Live At Powerplay Studios
The Bowmans, sisters Sarah and Claire, describe their music as indie Americana. I can see why they would do that, and they certainly are a local legends among those musicians in New York’s musical underground who embrace what is called Americana. But really the Bowmans’ songs are not about the “old weird America” or even some mythic “Oh Brother Where Art Thou” sensibility. They don’t even try for that as far as I can tell. The stories in these songs (all but one written by Sarah Bowman) are weird as only America is weird now.
Neither do the melodies (except for the bluesy “Better Off a Rambler”) bear any obvious “Americana” marks– they seem more influenced by Sarah Bowman’s years as cellist, with these long sustained notes, followed by flurries of shorter ones, or normal melody lines suddenly pulled up short by sudden appearance of the really long bowed note. At first this might seem to be an ornament allowing the sisters opportunities to show off their particularly strong vocal chops, but it becomes apparent that Sarah must think along these particular melodic/rhythmic lines.

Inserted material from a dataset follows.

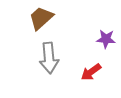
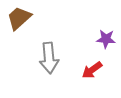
brown trapezoid: moved 22 px left
red arrow: moved 1 px right, 2 px up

If this is Americana I guess it’s our Americana to be collected later this century. These songs are well crafted short stories laced with memory as narrative device and theme. A line like “this is the place where we talked about parting/ the change in your face marked the actual end…” from “Twenty Days (the Slumber)” is worth the price of admission but they keep coming. “You talk about forever as if it’s a thing” from “Forever” a song which stabs at this particularly overly philosophical listener. “If I made you a window would you jump or look out” from their show closing signature tune “On The Road”.
Special mention must also go out to the lone Claire Bowman composition “Fly By Night” which is tagged onto the end of this album like a bonus track. It is an all too short song of innocent wonder, as if at the end of the day a child puts all the strangeness of the adult world behind.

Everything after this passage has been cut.